* _YOUR OBJECTIVE_
Your answer should be one number, the count of lines in the records that carry the string "méthodes".
PROVIDED ENTRIES Start Marker
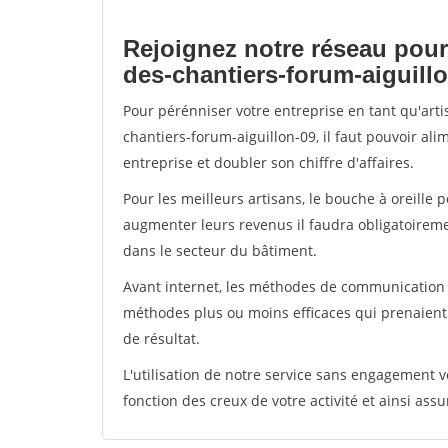
Rejoignez notre réseau pour
des-chantiers-forum-aiguill
Pour pérénniser votre entreprise en tant qu'art
chantiers-forum-aiguillon-09, il faut pouvoir al
entreprise et doubler son chiffre d'affaires.
Pour les meilleurs artisans, le bouche à oreille 
augmenter leurs revenus il faudra obligatoirem
dans le secteur du bâtiment.
Avant internet, les méthodes de communication s
méthodes plus ou moins efficaces qui prenaien
de résultat.
L'utilisation de notre service sans engagement
fonction des creux de votre activité et ainsi assu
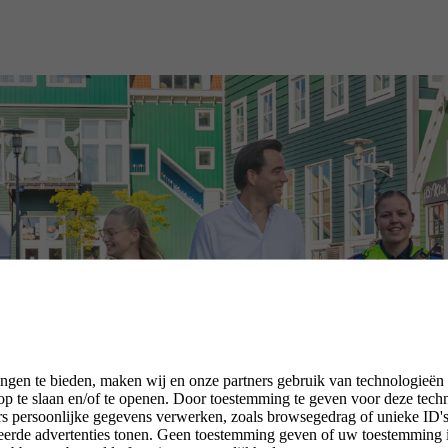
ngen te bieden, maken wij en onze partners gebruik van technologieën
p te slaan en/of te openen. Door toestemming te geven voor deze tech
rs persoonlijke gegevens verwerken, zoals browsegedrag of unieke ID's 
seerde advertenties tonen. Geen toestemming geven of uw toestemming 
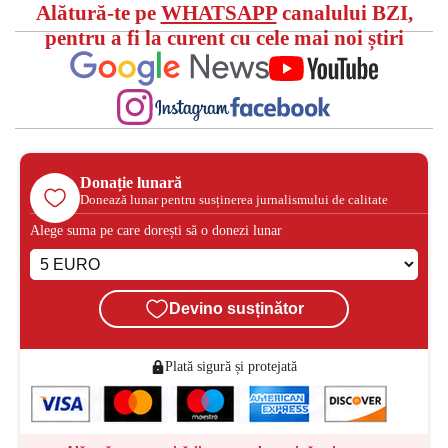
Alătură-te pe
WHATSAPP
canalului BZI,
pentru a fi la curent cu cele mai noi știri
Donație lunară
Donează lunar pentru susținerea jurnalismului de calitate
Alege suma pe care dorești să o donezi lunar
Devino susținător
Plată sigură și protejată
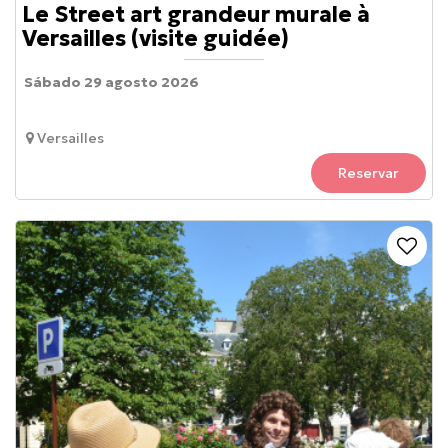
Le Street art grandeur murale à
Versailles (visite guidée)
Sábado 29 agosto 2026
Versailles
Reservar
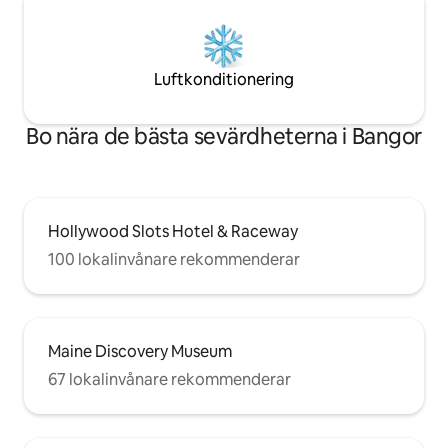
Luftkonditionering
Bo nära de bästa sevärdheterna i Bangor
Hollywood Slots Hotel & Raceway
100 lokalinvånare rekommenderar
Maine Discovery Museum
67 lokalinvånare rekommenderar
PROVIDED ENTRIES End Marker
* _SOLUTION BELOW_
2